Gallery of sturgeon pen pal postcards at the Midwest Fisheries Center. Photo by Gretchen Newberry/USFWS.

Many of the postcards reflect a newfound value of these ancient fish, their role as a cultural resource and what these unique fish need to survive. Moreover, it provided a conduit of communication between the public and our biologists on this conservation work, and we have enjoyed their enthusiastic and colorful art.
Thanks to Genoa National Fish Hatchery for providing the lake sturgeon!

Raena Parsons receives regional Sense of Wonder award


Raena Parsons teaches fish identification to elementary school kids at Norskedalen Nature and Heritage Center. Photo by Orey Eckes/USFWS.

Raena Parsons, an environmental education specialist stationed at Genoa National Fish Hatchery in Wisconsin, is the 2019 recipient of the regional Sense of Wonder award. We at the U.S. Fish and Wildlife Service use the Sense of Wonder award to honor employees who have designed, implemented or shown visionary leadership in an interpretive or environmental education program that fosters a sense of wonder and enhances public stewardship of the country’s fish and wildlife heritage. Nominees are evaluated on their ability to use the principles of interpretation and environmental education to create original and innovative methods of connecting the public with our resources and programs.

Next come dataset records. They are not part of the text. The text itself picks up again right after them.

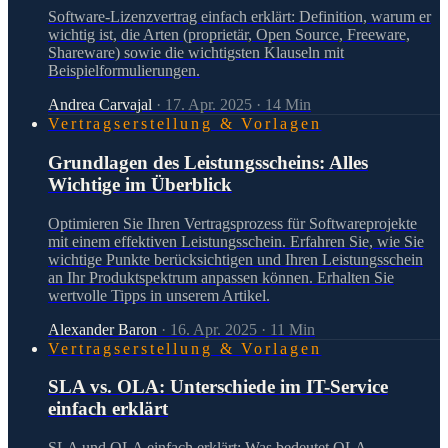
Software-Lizenzvertrag einfach erklärt: Definition, warum er
wichtig ist, die Arten (proprietär, Open Source, Freeware,
Shareware) sowie die wichtigsten Klauseln mit
Beispielformulierungen.
Andrea Carvajal
·
17. Apr. 2025
·
14
Min
Vertragserstellung & Vorlagen
Grundlagen des Leistungsscheins: Alles
Wichtige im Überblick
Optimieren Sie Ihren Vertragsprozess für Softwareprojekte
mit einem effektiven Leistungsschein. Erfahren Sie, wie Sie
wichtige Punkte berücksichtigen und Ihren Leistungsschein
an Ihr Produktspektrum anpassen können. Erhalten Sie
wertvolle Tipps in unserem Artikel.
Alexander Baron
·
16. Apr. 2025
·
11
Min
Vertragserstellung & Vorlagen
SLA vs. OLA: Unterschiede im IT-Service
einfach erklärt
SLA und OLA einfach erklärt: Was bedeutet OLA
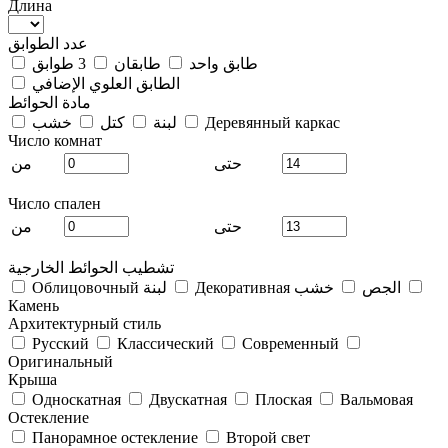
Длина
عدد الطوابق
طابق واحد
طابقان
3 طوابق
الطابق العلوي الإضافي
مادة الحوائط
Деревянный каркас
لبنة
كتل
خشب
Число комнат
حتى
من
Число спален
حتى
من
تشطيب الحوائط الخارجية
Декоративная الجص
خشب
Облицовочный لبنة
Камень
Архитектурный стиль
Русский
Классический
Современный
Оригинальный
Крыша
Односкатная
Двускатная
Плоская
Вальмовая
Остекление
Панорамное остекление
Второй свет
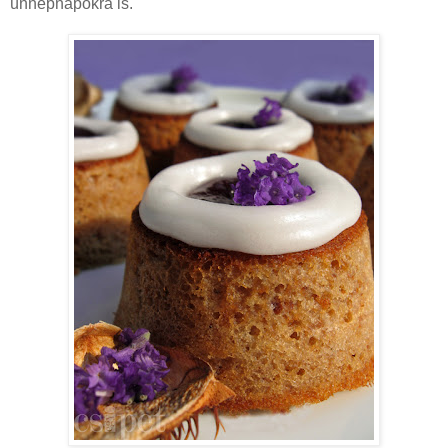
ünnepnapokra is.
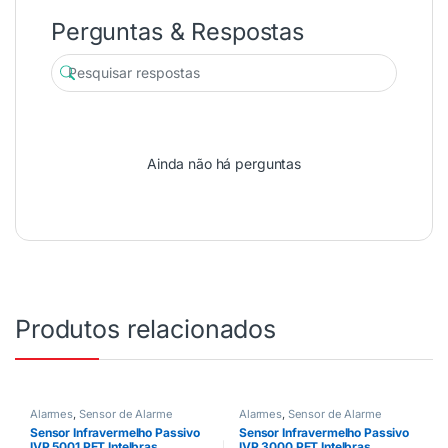
Perguntas & Respostas
Ainda não há perguntas
Produtos relacionados
Alarmes
,
Sensor de Alarme
Alarmes
,
Sensor de Alarme
Sensor Infravermelho Passivo
Sensor Infravermelho Passivo
IVP 5001 PET Intelbras
IVP 3000 PET Intelbras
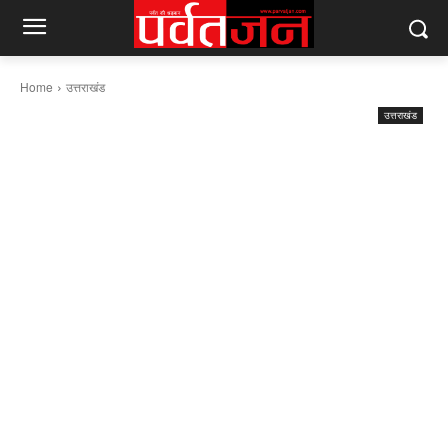
Home
उत्तराखंड
उत्तराखंड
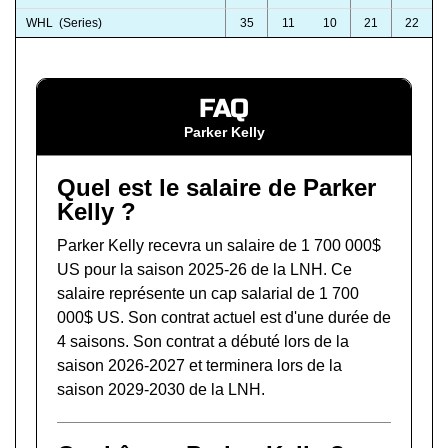
WHL (Series)
35
11
10
21
22
FAQ
Parker Kelly
Quel est le salaire de Parker
Kelly ?
Parker Kelly recevra un salaire de 1 700 000$
US pour la saison 2025-26 de la LNH. Ce
salaire représente un cap salarial de 1 700
000$ US. Son contrat actuel est d'une durée de
4 saisons. Son contrat a débuté lors de la
saison 2026-2027 et terminera lors de la
saison 2029-2030 de la LNH.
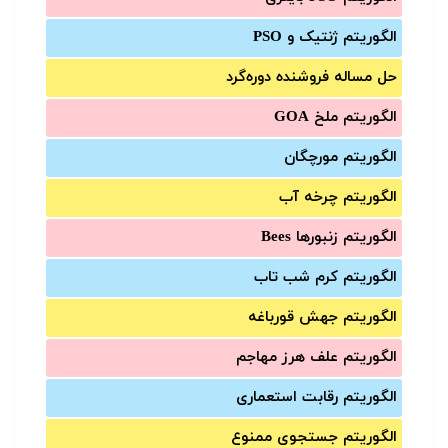
الگوریتم ژنتیک و PSO
حل مساله فروشنده دوره‌گرد
الگوریتم ملخ GOA
الگوریتم مورچگان
الگوریتم چرخه آب
الگوریتم زنبورها Bees
الگوریتم کرم شب تاب
الگوریتم جهش قورباغه
الگوریتم علف هرز مهاجم
الگوریتم رقابت استعماری
الگوریتم جستجوی ممنوع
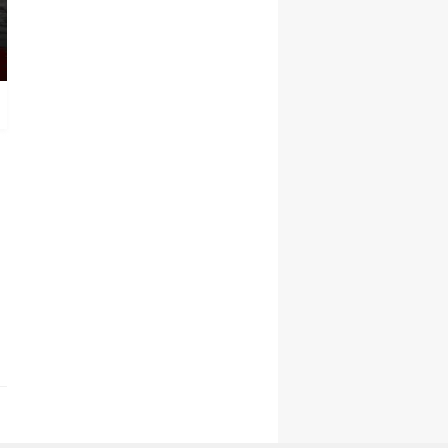
yönetim şekillenecek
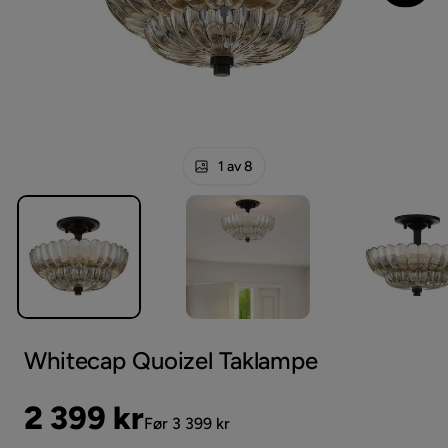
1 av 8
Whitecap Quoizel Taklampe
Pris
Original
2 399 kr
Før 3 399 kr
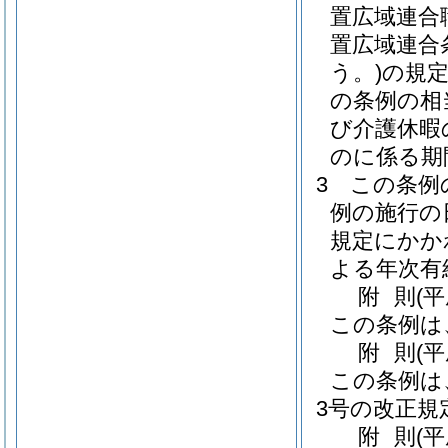
置広域連合
置広域連合条
う。)
の規
の条例の相
び介護休暇
のに係る期
3
この条例
例の施行の
規定にかか
よる年次有
附
則
(平
この条例は
附
則
(平
この条例は
3号の改正規
附
則
(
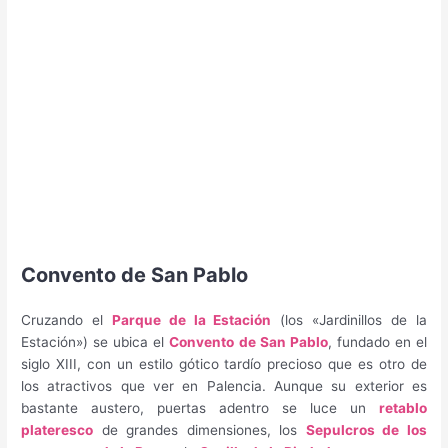
Convento de San Pablo
Cruzando el
Parque de la Estación
(los «Jardinillos de la
Estación») se ubica el
Convento de San Pablo
, fundado en el
siglo XIII, con un estilo gótico tardío precioso que es otro de
los atractivos que ver en Palencia. Aunque su exterior es
bastante austero, puertas adentro se luce un
retablo
plateresco
de grandes dimensiones, los
Sepulcros de los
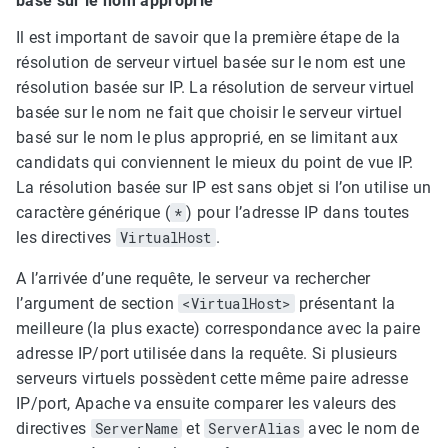
basé sur le nom approprié
Il est important de savoir que la première étape de la
résolution de serveur virtuel basée sur le nom est une
résolution basée sur IP. La résolution de serveur virtuel
basée sur le nom ne fait que choisir le serveur virtuel
basé sur le nom le plus approprié, en se limitant aux
candidats qui conviennent le mieux du point de vue IP.
La résolution basée sur IP est sans objet si l’on utilise un
caractère générique (
*
) pour l’adresse IP dans toutes
les directives
VirtualHost
.
A l’arrivée d’une requête, le serveur va rechercher
l’argument de section
<VirtualHost>
présentant la
meilleure (la plus exacte) correspondance avec la paire
adresse IP/port utilisée dans la requête. Si plusieurs
serveurs virtuels possèdent cette même paire adresse
IP/port, Apache va ensuite comparer les valeurs des
directives
ServerName
et
ServerAlias
avec le nom de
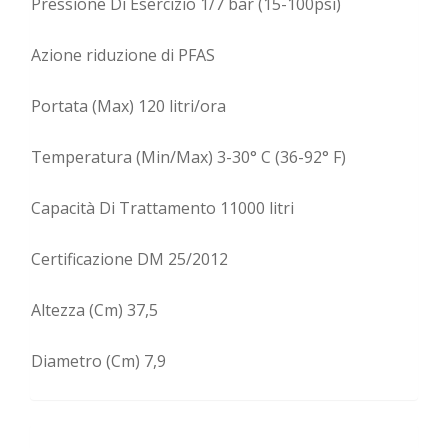
Pressione Di Esercizio 1/7 bar (15-100psi)
Azione riduzione di PFAS
Portata (Max) 120 litri/ora
Temperatura (Min/Max) 3-30° C (36-92° F)
Capacità Di Trattamento 11000 litri
Certificazione DM 25/2012
Altezza (Cm) 37,5
Diametro (Cm) 7,9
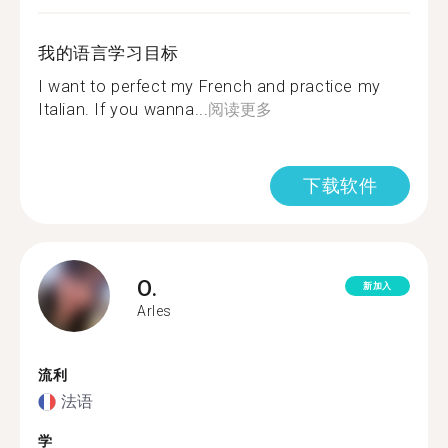
我的语言学习目标
I want to perfect my French and practice my
Italian. If you wanna...
阅读更多
下载软件
O.
新加入
Arles
流利
法语
学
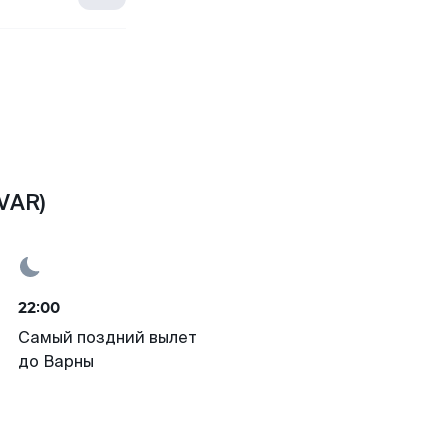
VAR)
22:00
Самый поздний вылет
до Варны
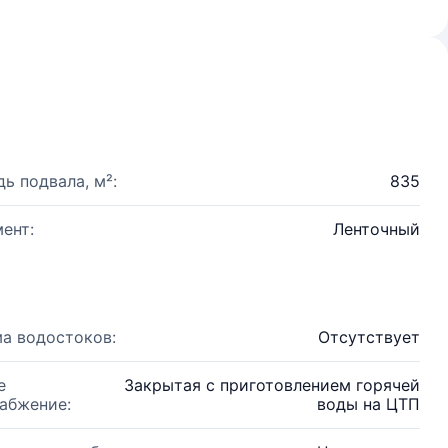
ь подвала, м²:
835
ент:
Ленточный
а водостоков:
Отсутствует
е
Закрытая с приготовлением горячей
абжение:
воды на ЦТП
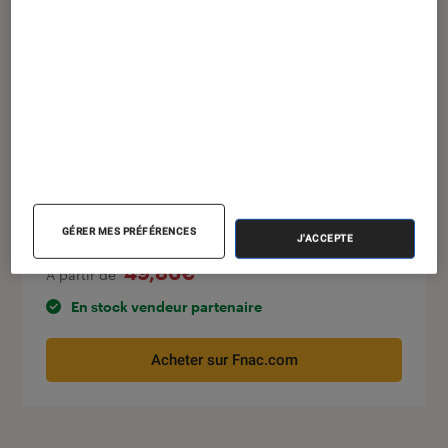
Phantom Thread DVD
GÉRER MES PRÉFÉRENCES
J'ACCEPTE
49,86€
À partir de
En stock vendeur partenaire
Acheter sur Fnac.com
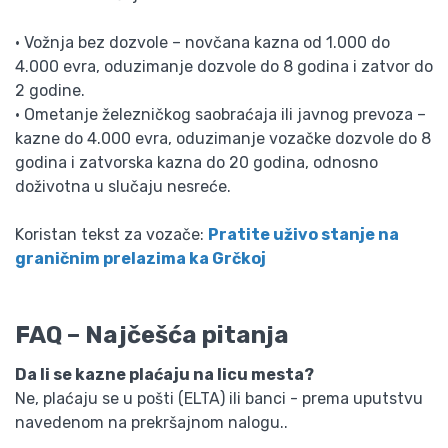
• Vožnja bez dozvole – novčana kazna od 1.000 do
4.000 evra, oduzimanje dozvole do 8 godina i zatvor do
2 godine.
• Ometanje železničkog saobraćaja ili javnog prevoza –
kazne do 4.000 evra, oduzimanje vozačke dozvole do 8
godina i zatvorska kazna do 20 godina, odnosno
doživotna u slučaju nesreće.
Koristan tekst za vozače:
Pratite uživo stanje na
graničnim prelazima ka Grčkoj
FAQ – Najčešća pitanja
Da li se kazne plaćaju na licu mesta?
Ne, plaćaju se u pošti (ELTA) ili banci - prema uputstvu
navedenom na prekršajnom nalogu..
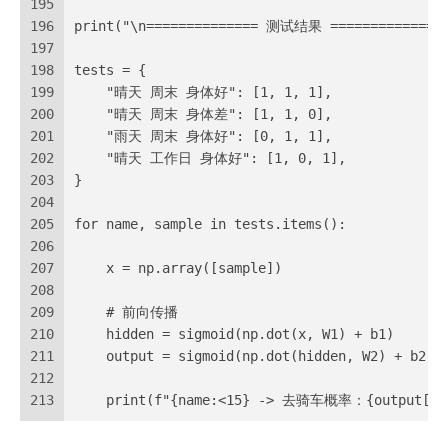
195
196
print("\n============== 测试结果 ==============
197
198
tests = {
199
    "晴天 周末 身体好": [1, 1, 1],
200
    "晴天 周末 身体差": [1, 1, 0],
201
    "雨天 周末 身体好": [0, 1, 1],
202
    "晴天 工作日 身体好": [1, 0, 1],
203
}
204
205
for name, sample in tests.items():
206
207
    x = np.array([sample])
208
209
    # 前向传播
210
    hidden = sigmoid(np.dot(x, W1) + b1)
211
    output = sigmoid(np.dot(hidden, W2) + b2)
212
213
    print(f"{name:<15} -> 去骑车概率：{output[0,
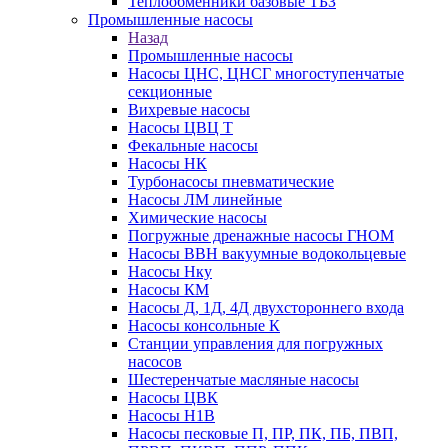
Теплообменники базовые ТБЗ
Промышленные насосы
Назад
Промышленные насосы
Насосы ЦНС, ЦНСГ многоступенчатые
секционные
Вихревые насосы
Насосы ЦВЦ Т
Фекальные насосы
Насосы НК
Турбонасосы пневматические
Насосы ЛМ линейные
Химические насосы
Погружные дренажные насосы ГНОМ
Насосы ВВН вакуумные водокольцевые
Насосы Нку
Насосы КМ
Насосы Д, 1Д, 4Д двухстороннего входа
Насосы консольные К
Станции управления для погружных
насосов
Шестеренчатые масляные насосы
Насосы ЦВК
Насосы Н1В
Насосы песковые П, ПР, ПК, ПБ, ПВП,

Raena was selected as this year’s regional recipient due to her extraordinary work as the fish hatchery’s first and only full time interpretative staff person. In addition to visiting schools, Raena welcomes and educates visitors at the Great River Road Interpretive Center, a 5,000 square foot facility that opened in 2018. The new visitor center includes educational exhibits focused on the natural resources of the Upper Mississippi River, the history of the region, the hatchery’s species recovery work and soon, through Raena’s efforts, an exhibit highlighting the center’s rooftop pollinator garden. Raena’s innovative approach connects static interpretive materials with physical interactive interpretation. As a result, visitors are able to get an up close look at how beehives function and how pollinators help fisheries resources and the larger ecosystem. This project is being done in addition to Raena’s ongoing work to engage residents and visitors to the area through interpretive programming for school groups, coordination of hatchery events and providing a presence at community events.

The Sense of Wonder award is coordinated by the National Wildlife Refuge System. Raena’s win as a Fish and Aquatic Conservation employee illustrates that like national wildlife refuges, national fish hatcheries play an important role in connecting the American public to the country’s resources. Raena’s regional selection qualifies her to compete for the national Sense of Wonder award, which will be announced in November at the National Association of Interpretation conference in Denver, Colorado.